Easy navigation which mapped content sections to the vertical column of numerical tabs, allowing users to jump across content on the same page with ease.
What got cut
Single page layout - when tested internally, stakeholders realized they wanted to add more depth of functionality than a brochure site, and approved development of individual pages for resources, support, and testing/clinic lookup.
Right-hand nav - implementing additional pages for content lead us to the conclusion that we could also collapse the scroll depth of the landing page to make high-level content less dense, and more leading. Thus negating the need for an expansive nav schema.
Second iteration
To fulfill stakeholders Big Ask for engaging interactions, seamless parallax scrolling, and captivating motion design while still balancing the gravity of our user’s purpose for visiting, I broke down our flows into content blocks, beginning with our mobile layout.
The decision to expand to a multi-page platform ended up being the answer to balancing content gravity and engagement. By containing complex interactions to the homepage as a means to highlight content, we kept secondary pages largely static which reduced the risk of distracting users from priority content.
Updates included:
Progressive disclosure made fun: the first round of wireframes reserved plenty of space for visual cues, while using scroll interactions to populate high priority content to keep users engaged.
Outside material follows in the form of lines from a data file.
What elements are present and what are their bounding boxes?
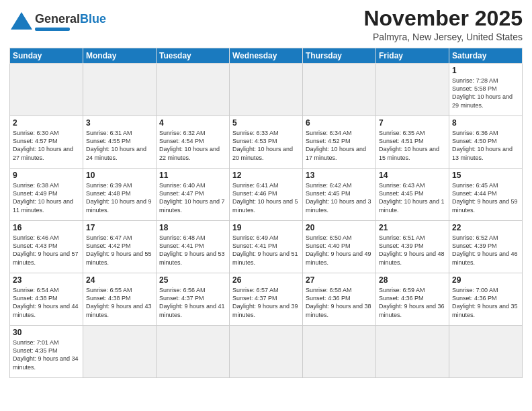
- day-number: 29: [452, 275, 519, 285]
- calendar-cell: 2Sunrise: 6:30 AM Sunset: 4:57 PM Daylig…: [10, 116, 83, 169]
- day-info: Sunrise: 6:36 AM Sunset: 4:50 PM Dayligh…: [452, 129, 519, 162]
- calendar-cell: [10, 64, 83, 116]
- day-info: Sunrise: 6:42 AM Sunset: 4:45 PM Dayligh…: [306, 181, 373, 214]
- calendar-cell: [376, 326, 449, 378]
- logo-area: General Blue: [9, 9, 106, 34]
- calendar-cell: 19Sunrise: 6:49 AM Sunset: 4:41 PM Dayli…: [230, 221, 303, 273]
- calendar-cell: 5Sunrise: 6:33 AM Sunset: 4:53 PM Daylig…: [230, 116, 303, 169]
- calendar-cell: 22Sunrise: 6:52 AM Sunset: 4:39 PM Dayli…: [449, 221, 523, 273]
- day-info: Sunrise: 6:52 AM Sunset: 4:39 PM Dayligh…: [452, 234, 519, 267]
- calendar-table: SundayMondayTuesdayWednesdayThursdayFrid…: [9, 48, 523, 378]
- day-info: Sunrise: 7:28 AM Sunset: 5:58 PM Dayligh…: [452, 77, 519, 109]
- day-info: Sunrise: 6:56 AM Sunset: 4:37 PM Dayligh…: [159, 286, 226, 319]
- calendar-header-friday: Friday: [376, 48, 449, 64]
- day-number: 19: [232, 223, 300, 232]
- calendar-cell: 25Sunrise: 6:56 AM Sunset: 4:37 PM Dayli…: [157, 273, 230, 326]
- day-number: 3: [86, 118, 153, 128]
- calendar-cell: 3Sunrise: 6:31 AM Sunset: 4:55 PM Daylig…: [83, 116, 157, 169]
- day-number: 23: [13, 275, 80, 285]
- calendar-cell: [230, 64, 303, 116]
- day-info: Sunrise: 7:01 AM Sunset: 4:35 PM Dayligh…: [13, 338, 80, 371]
- day-info: Sunrise: 6:39 AM Sunset: 4:48 PM Dayligh…: [86, 181, 153, 214]
- day-info: Sunrise: 6:30 AM Sunset: 4:57 PM Dayligh…: [13, 129, 80, 162]
- header: General Blue November 2025 Palmyra, New …: [9, 7, 523, 42]
- day-number: 16: [13, 223, 80, 232]
- day-number: 11: [159, 171, 226, 180]
- logo-underline: [35, 28, 70, 31]
- day-info: Sunrise: 6:54 AM Sunset: 4:38 PM Dayligh…: [13, 286, 80, 319]
- day-number: 21: [379, 223, 446, 232]
- day-info: Sunrise: 7:00 AM Sunset: 4:36 PM Dayligh…: [452, 286, 519, 319]
- day-info: Sunrise: 6:38 AM Sunset: 4:49 PM Dayligh…: [13, 181, 80, 214]
- day-number: 28: [379, 275, 446, 285]
- day-info: Sunrise: 6:57 AM Sunset: 4:37 PM Dayligh…: [232, 286, 300, 319]
- day-number: 5: [232, 118, 300, 128]
- calendar-cell: [83, 64, 157, 116]
- day-info: Sunrise: 6:49 AM Sunset: 4:41 PM Dayligh…: [232, 234, 300, 267]
- calendar-cell: 30Sunrise: 7:01 AM Sunset: 4:35 PM Dayli…: [10, 326, 83, 378]
- day-number: 26: [232, 275, 300, 285]
- day-info: Sunrise: 6:55 AM Sunset: 4:38 PM Dayligh…: [86, 286, 153, 319]
- day-number: 25: [159, 275, 226, 285]
- calendar-cell: [376, 64, 449, 116]
- calendar-cell: [157, 64, 230, 116]
- calendar-cell: 28Sunrise: 6:59 AM Sunset: 4:36 PM Dayli…: [376, 273, 449, 326]
- day-info: Sunrise: 6:50 AM Sunset: 4:40 PM Dayligh…: [306, 234, 373, 267]
- calendar-cell: [157, 326, 230, 378]
- page: General Blue November 2025 Palmyra, New …: [0, 0, 532, 411]
- location: Palmyra, New Jersey, United States: [363, 32, 523, 42]
- logo-general: General: [35, 12, 80, 26]
- calendar-cell: 15Sunrise: 6:45 AM Sunset: 4:44 PM Dayli…: [449, 169, 523, 221]
- day-number: 10: [86, 171, 153, 180]
- day-info: Sunrise: 6:58 AM Sunset: 4:36 PM Dayligh…: [306, 286, 373, 319]
- calendar-cell: [83, 326, 157, 378]
- day-number: 27: [306, 275, 373, 285]
- calendar-cell: 8Sunrise: 6:36 AM Sunset: 4:50 PM Daylig…: [449, 116, 523, 169]
- day-number: 12: [232, 171, 300, 180]
- calendar-cell: 12Sunrise: 6:41 AM Sunset: 4:46 PM Dayli…: [230, 169, 303, 221]
- calendar-cell: 23Sunrise: 6:54 AM Sunset: 4:38 PM Dayli…: [10, 273, 83, 326]
- day-number: 30: [13, 328, 80, 337]
- calendar-header-tuesday: Tuesday: [157, 48, 230, 64]
- title-area: November 2025 Palmyra, New Jersey, Unite…: [363, 7, 523, 42]
- day-number: 1: [452, 66, 519, 75]
- day-number: 17: [86, 223, 153, 232]
- calendar-cell: 20Sunrise: 6:50 AM Sunset: 4:40 PM Dayli…: [303, 221, 376, 273]
- day-number: 15: [452, 171, 519, 180]
- calendar-cell: 6Sunrise: 6:34 AM Sunset: 4:52 PM Daylig…: [303, 116, 376, 169]
- day-number: 20: [306, 223, 373, 232]
- calendar-cell: 11Sunrise: 6:40 AM Sunset: 4:47 PM Dayli…: [157, 169, 230, 221]
- calendar-cell: 4Sunrise: 6:32 AM Sunset: 4:54 PM Daylig…: [157, 116, 230, 169]
- calendar-header-thursday: Thursday: [303, 48, 376, 64]
- day-number: 4: [159, 118, 226, 128]
- day-info: Sunrise: 6:35 AM Sunset: 4:51 PM Dayligh…: [379, 129, 446, 162]
- day-info: Sunrise: 6:34 AM Sunset: 4:52 PM Dayligh…: [306, 129, 373, 162]
- calendar-cell: 21Sunrise: 6:51 AM Sunset: 4:39 PM Dayli…: [376, 221, 449, 273]
- calendar-header-saturday: Saturday: [449, 48, 523, 64]
- day-info: Sunrise: 6:59 AM Sunset: 4:36 PM Dayligh…: [379, 286, 446, 319]
- calendar-cell: 14Sunrise: 6:43 AM Sunset: 4:45 PM Dayli…: [376, 169, 449, 221]
- calendar-header-wednesday: Wednesday: [230, 48, 303, 64]
- calendar-header-row: SundayMondayTuesdayWednesdayThursdayFrid…: [10, 48, 523, 64]
- calendar-header-monday: Monday: [83, 48, 157, 64]
- day-info: Sunrise: 6:41 AM Sunset: 4:46 PM Dayligh…: [232, 181, 300, 214]
- svg-marker-0: [11, 12, 32, 30]
- logo-blue: Blue: [80, 12, 106, 26]
- calendar-cell: 13Sunrise: 6:42 AM Sunset: 4:45 PM Dayli…: [303, 169, 376, 221]
- day-info: Sunrise: 6:31 AM Sunset: 4:55 PM Dayligh…: [86, 129, 153, 162]
- calendar-cell: [230, 326, 303, 378]
- calendar-cell: 16Sunrise: 6:46 AM Sunset: 4:43 PM Dayli…: [10, 221, 83, 273]
- calendar-week-1: 2Sunrise: 6:30 AM Sunset: 4:57 PM Daylig…: [10, 116, 523, 169]
- calendar-cell: 10Sunrise: 6:39 AM Sunset: 4:48 PM Dayli…: [83, 169, 157, 221]
- calendar-cell: 24Sunrise: 6:55 AM Sunset: 4:38 PM Dayli…: [83, 273, 157, 326]
- calendar-cell: [303, 64, 376, 116]
- calendar-cell: 9Sunrise: 6:38 AM Sunset: 4:49 PM Daylig…: [10, 169, 83, 221]
- day-info: Sunrise: 6:45 AM Sunset: 4:44 PM Dayligh…: [452, 181, 519, 214]
- day-number: 8: [452, 118, 519, 128]
- day-info: Sunrise: 6:40 AM Sunset: 4:47 PM Dayligh…: [159, 181, 226, 214]
- calendar-cell: 29Sunrise: 7:00 AM Sunset: 4:36 PM Dayli…: [449, 273, 523, 326]
- calendar-cell: 27Sunrise: 6:58 AM Sunset: 4:36 PM Dayli…: [303, 273, 376, 326]
- calendar-cell: 7Sunrise: 6:35 AM Sunset: 4:51 PM Daylig…: [376, 116, 449, 169]
- calendar-cell: 17Sunrise: 6:47 AM Sunset: 4:42 PM Dayli…: [83, 221, 157, 273]
- day-info: Sunrise: 6:51 AM Sunset: 4:39 PM Dayligh…: [379, 234, 446, 267]
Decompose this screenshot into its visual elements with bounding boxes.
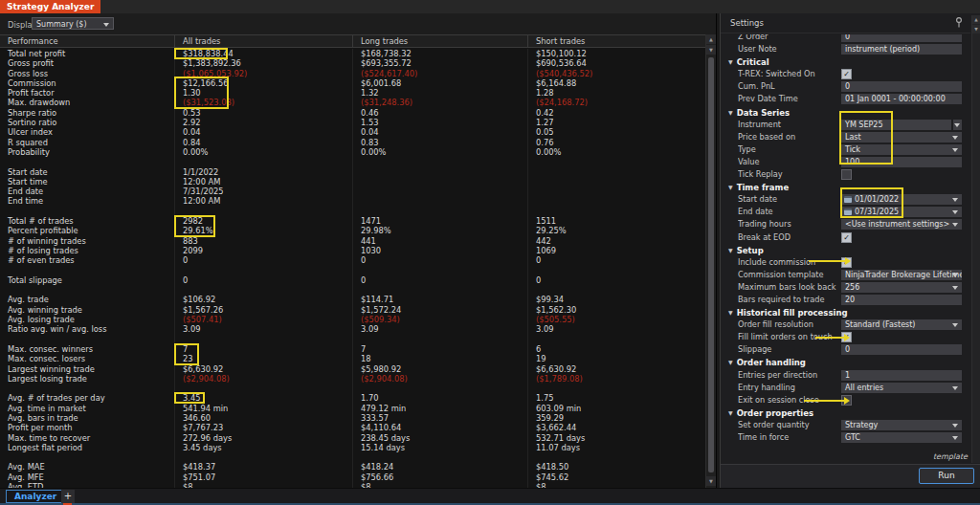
setting-row-z-order: Z Order0	[721, 34, 970, 43]
tab-analyzer[interactable]: Analyzer	[6, 490, 65, 503]
commission-template-dropdown[interactable]: NinjaTrader Brokerage Lifetime	[841, 270, 962, 280]
price-based-on-dropdown[interactable]: Last	[841, 132, 962, 143]
setting-control: Tick	[841, 144, 962, 155]
settings-section-setup[interactable]: ▼Setup	[721, 244, 970, 256]
pin-icon[interactable]	[955, 17, 963, 28]
section-collapse-icon[interactable]: ▼	[728, 244, 733, 256]
slippage-input[interactable]: 0	[841, 344, 962, 355]
time-in-force-dropdown[interactable]: GTC	[841, 432, 962, 443]
perf-value-all: $6,630.92	[174, 364, 352, 374]
perf-metric-label: Total net profit	[0, 49, 174, 58]
user-note-input[interactable]: instrument (period)	[841, 44, 962, 55]
type-dropdown[interactable]: Tick	[841, 144, 962, 155]
setting-row-cum-pnl: Cum. PnL0	[721, 80, 970, 93]
instrument-dropdown[interactable]: YM SEP25	[841, 120, 951, 130]
section-collapse-icon[interactable]: ▼	[728, 106, 733, 119]
order-fill-resolution-dropdown[interactable]: Standard (Fastest)	[841, 319, 962, 330]
maximum-bars-look-back-dropdown[interactable]: 256	[841, 282, 962, 293]
field-value: Strategy	[841, 421, 878, 429]
prev-date-time-input[interactable]: 01 Jan 0001 - 00:00:00:00	[841, 94, 962, 104]
scroll-up-icon[interactable]: ▲	[706, 34, 716, 44]
setting-row-value: Value100	[721, 156, 970, 168]
table-row-commission: Commission$12,166.56$6,001.68$6,164.88	[0, 78, 705, 88]
perf-value-long	[352, 335, 527, 344]
setting-label-trading-hours: Trading hours	[738, 218, 838, 231]
field-value: 0	[841, 82, 850, 91]
setting-control: 20	[841, 295, 962, 305]
perf-value-all: 12:00 AM	[174, 177, 352, 187]
setting-control: <Use instrument settings>	[841, 219, 962, 230]
column-header-performance[interactable]: Performance	[0, 35, 174, 47]
perf-value-all: ($2,904.08)	[174, 374, 352, 384]
section-collapse-icon[interactable]: ▼	[728, 306, 733, 318]
add-tab-button[interactable]: +	[61, 490, 75, 503]
table-row-gross-loss: Gross loss($1,065,053.92)($524,617.40)($…	[0, 69, 705, 78]
field-value: YM SEP25	[841, 121, 882, 129]
section-collapse-icon[interactable]: ▼	[728, 181, 733, 193]
perf-value-short: 1511	[527, 216, 705, 226]
column-header-all-trades[interactable]: All trades	[174, 35, 352, 47]
trading-hours-dropdown[interactable]: <Use instrument settings>	[841, 219, 962, 230]
break-at-eod-checkbox[interactable]: ✓	[841, 232, 852, 243]
exit-on-session-close-checkbox[interactable]	[841, 395, 852, 406]
section-collapse-icon[interactable]: ▼	[728, 406, 733, 419]
perf-metric-label	[0, 285, 174, 295]
entries-per-direction-input[interactable]: 1	[841, 370, 962, 381]
run-button[interactable]: Run	[919, 468, 974, 484]
window-title-tab[interactable]: Strategy Analyzer	[0, 0, 100, 13]
perf-value-short: 0.00%	[527, 147, 705, 157]
table-row-end-date: End date7/31/2025	[0, 187, 705, 196]
table-row-spacer	[0, 207, 705, 216]
display-select[interactable]: Summary ($)	[32, 17, 114, 30]
include-commission-checkbox[interactable]: ✓	[841, 257, 852, 268]
column-header-long-trades[interactable]: Long trades	[352, 35, 527, 47]
scroll-down-icon[interactable]: ▼	[706, 45, 716, 55]
table-scrollbar[interactable]: ▲ ▼ ▼	[705, 34, 716, 488]
fill-limit-orders-on-touch-checkbox[interactable]: ✓	[841, 332, 852, 342]
section-collapse-icon[interactable]: ▼	[728, 356, 733, 368]
set-order-quantity-dropdown[interactable]: Strategy	[841, 420, 962, 430]
settings-scrollbar[interactable]: ▲ ▼	[971, 15, 980, 463]
tick-replay-checkbox[interactable]	[841, 169, 852, 180]
scrollbar-thumb[interactable]	[708, 57, 714, 472]
table-row-avg-mae: Avg. MAE$418.37$418.24$418.50	[0, 462, 705, 472]
table-row-end-time: End time12:00 AM	[0, 196, 705, 206]
perf-value-all: $1,567.26	[174, 305, 352, 315]
settings-section-critical[interactable]: ▼Critical	[721, 55, 970, 68]
bars-required-to-trade-input[interactable]: 20	[841, 295, 962, 305]
perf-value-long: $756.66	[352, 472, 527, 482]
perf-value-long: $6,001.68	[352, 78, 527, 88]
value-input[interactable]: 100	[841, 157, 962, 167]
section-collapse-icon[interactable]: ▼	[728, 55, 733, 68]
start-date-dropdown[interactable]: 01/01/2022	[841, 194, 962, 205]
settings-section-time-frame[interactable]: ▼Time frame	[721, 181, 970, 193]
field-value: Tick	[841, 145, 860, 154]
table-row-sortino-ratio: Sortino ratio2.921.531.27	[0, 118, 705, 127]
t-rex-switched-on-checkbox[interactable]: ✓	[841, 69, 852, 79]
z-order-input[interactable]: 0	[841, 34, 962, 42]
perf-metric-label: Max. consec. winners	[0, 344, 174, 354]
settings-section-order-properties[interactable]: ▼Order properties	[721, 406, 970, 419]
settings-section-order-handling[interactable]: ▼Order handling	[721, 356, 970, 368]
entry-handling-dropdown[interactable]: All entries	[841, 383, 962, 393]
scroll-down-icon[interactable]: ▼	[706, 476, 716, 486]
table-row-largest-winning-trade: Largest winning trade$6,630.92$5,980.92$…	[0, 364, 705, 374]
perf-value-long	[352, 157, 527, 166]
instrument-dropdown-button[interactable]	[952, 120, 962, 130]
column-header-short-trades[interactable]: Short trades	[527, 35, 705, 47]
setting-row-prev-date-time: Prev Date Time01 Jan 0001 - 00:00:00:00	[721, 93, 970, 105]
scroll-down-icon[interactable]: ▼	[972, 25, 980, 33]
field-value: 256	[841, 283, 859, 292]
setting-row-start-date: Start date01/01/2022	[721, 193, 970, 206]
perf-value-all: 1/1/2022	[174, 167, 352, 177]
perf-value-short: $418.50	[527, 462, 705, 472]
scroll-up-icon[interactable]: ▲	[972, 15, 980, 24]
perf-value-long: 15.14 days	[352, 443, 527, 452]
end-date-dropdown[interactable]: 07/31/2025	[841, 207, 962, 217]
perf-value-all: 0	[174, 255, 352, 265]
perf-value-long: 0.04	[352, 127, 527, 137]
settings-section-data-series[interactable]: ▼Data Series	[721, 106, 970, 119]
cum-pnl-input[interactable]: 0	[841, 81, 962, 92]
template-link[interactable]: template	[933, 452, 968, 461]
settings-section-historical-fill-processing[interactable]: ▼Historical fill processing	[721, 306, 970, 318]
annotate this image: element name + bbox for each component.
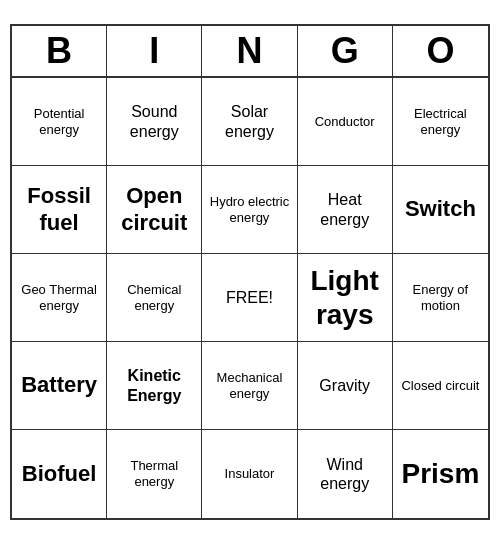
bingo-cell: Closed circuit xyxy=(393,342,488,430)
header-letter: O xyxy=(393,26,488,76)
cell-text: Electrical energy xyxy=(397,106,484,137)
bingo-cell: Solar energy xyxy=(202,78,297,166)
cell-text: Biofuel xyxy=(22,461,97,487)
bingo-cell: Battery xyxy=(12,342,107,430)
cell-text: Heat energy xyxy=(302,190,388,228)
header-letter: B xyxy=(12,26,107,76)
cell-text: Closed circuit xyxy=(401,378,479,394)
cell-text: Battery xyxy=(21,372,97,398)
bingo-cell: Mechanical energy xyxy=(202,342,297,430)
cell-text: Wind energy xyxy=(302,455,388,493)
bingo-cell: Wind energy xyxy=(298,430,393,518)
bingo-cell: Heat energy xyxy=(298,166,393,254)
bingo-cell: Conductor xyxy=(298,78,393,166)
bingo-header: BINGO xyxy=(12,26,488,78)
bingo-cell: Chemical energy xyxy=(107,254,202,342)
bingo-grid: Potential energySound energySolar energy… xyxy=(12,78,488,518)
cell-text: Switch xyxy=(405,196,476,222)
cell-text: Mechanical energy xyxy=(206,370,292,401)
bingo-cell: Geo Thermal energy xyxy=(12,254,107,342)
bingo-cell: Energy of motion xyxy=(393,254,488,342)
cell-text: Gravity xyxy=(319,376,370,395)
cell-text: Potential energy xyxy=(16,106,102,137)
bingo-cell: Hydro electric energy xyxy=(202,166,297,254)
bingo-cell: Kinetic Energy xyxy=(107,342,202,430)
header-letter: I xyxy=(107,26,202,76)
cell-text: Fossil fuel xyxy=(16,183,102,236)
cell-text: Open circuit xyxy=(111,183,197,236)
cell-text: Conductor xyxy=(315,114,375,130)
bingo-cell: FREE! xyxy=(202,254,297,342)
cell-text: Light rays xyxy=(302,264,388,331)
bingo-cell: Thermal energy xyxy=(107,430,202,518)
cell-text: Insulator xyxy=(225,466,275,482)
cell-text: Thermal energy xyxy=(111,458,197,489)
header-letter: N xyxy=(202,26,297,76)
bingo-cell: Light rays xyxy=(298,254,393,342)
bingo-cell: Electrical energy xyxy=(393,78,488,166)
cell-text: Energy of motion xyxy=(397,282,484,313)
cell-text: FREE! xyxy=(226,288,273,307)
header-letter: G xyxy=(298,26,393,76)
bingo-cell: Potential energy xyxy=(12,78,107,166)
bingo-cell: Fossil fuel xyxy=(12,166,107,254)
cell-text: Solar energy xyxy=(206,102,292,140)
bingo-cell: Open circuit xyxy=(107,166,202,254)
bingo-cell: Biofuel xyxy=(12,430,107,518)
bingo-cell: Switch xyxy=(393,166,488,254)
bingo-card: BINGO Potential energySound energySolar … xyxy=(10,24,490,520)
bingo-cell: Insulator xyxy=(202,430,297,518)
bingo-cell: Gravity xyxy=(298,342,393,430)
bingo-cell: Prism xyxy=(393,430,488,518)
cell-text: Kinetic Energy xyxy=(111,366,197,404)
cell-text: Prism xyxy=(401,457,479,491)
cell-text: Geo Thermal energy xyxy=(16,282,102,313)
cell-text: Hydro electric energy xyxy=(206,194,292,225)
cell-text: Sound energy xyxy=(111,102,197,140)
cell-text: Chemical energy xyxy=(111,282,197,313)
bingo-cell: Sound energy xyxy=(107,78,202,166)
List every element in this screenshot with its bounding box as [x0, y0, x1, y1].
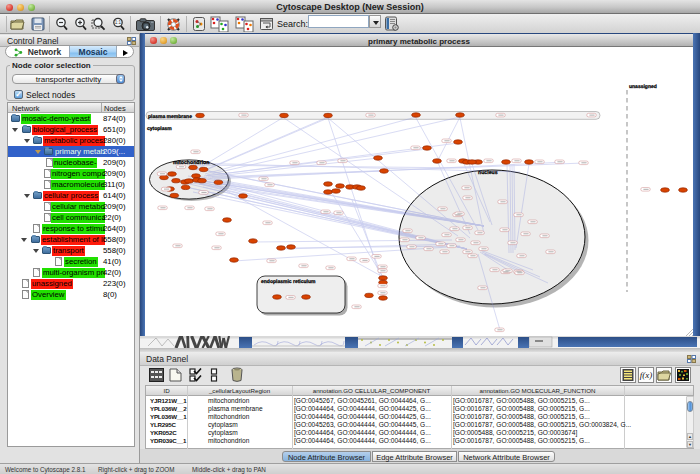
svg-text:cytoplasm: cytoplasm: [147, 126, 172, 132]
svg-text:f(x): f(x): [640, 370, 653, 380]
svg-text:plasma membrane: plasma membrane: [148, 114, 192, 120]
svg-text:1:1: 1:1: [115, 20, 122, 25]
svg-text:endoplasmic reticulum: endoplasmic reticulum: [261, 279, 316, 285]
svg-text:unassigned: unassigned: [629, 84, 657, 90]
svg-text:mitochondrion: mitochondrion: [173, 160, 209, 166]
svg-text:nucleus: nucleus: [478, 170, 498, 176]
Early survey feature configuration.
Hamburger menu to replace the sidebar numerical nav from V1.
Signifiers: making sure visual cues like leading icons were baked in was how I planned to guide users through an experience that might be a little more active than they expected.
Early demos for parallax scroll interactions
Original copy - APH stakeholders didn’t have a content team on this project, so I flexed those “I’ve always wanted to be a writer” muscles and roughed out first draft content copy to make sure I could hand off scalable frames with typography guidelines fully accounted for
Utilizing surveys as a measure of success
The biggest update to the second round of updates was the inclusion of a custom coupon code as a tool to anonymously track the platform’s success. Stakeholders and APH engineering partners ideated a flow that included an optional survey that, upon completion, would generate a custom coupon code that could be redeemed for a gift card at one of APH’s clinics.
Different visit types would qualify for different tiers of rewards, and APH intake staff would log the coupon code & visit type in a database that didn’t include any patient information so APH could figure out
Campaign & platform success
Predominant user & appointment types
Most frequented clinic
Users on the platform would not be asked to enter any personally identifying information, and were assured that custom coupon code information was not retained by the platform.
Third & final Iteration
Once I had the basic interactions down and layout approval, I started assembling all the pieces and prepping for handoff to our visual design partnering agency for this project, Belmont Icehouse.
Final round of approvals included:
Video content - stakeholders had started producing video content to accompany the campaign to be featured as testimonial and support guides.
High-fi parallax & scrolling interactions.
Finalized layout and content that expanded on support partnerships, and reduced any mention of APH to just the footer.
Early demos for Belmont to communicate visual design and brand styling direction.
Handoff
Wireframes and technical design documentation were handed off to the UI development team at Belmont Icehouse for visual design implementation.
With a stakeholder launch date set for Q1 2024, this space will be updated with metrics & impact as the data becomes available.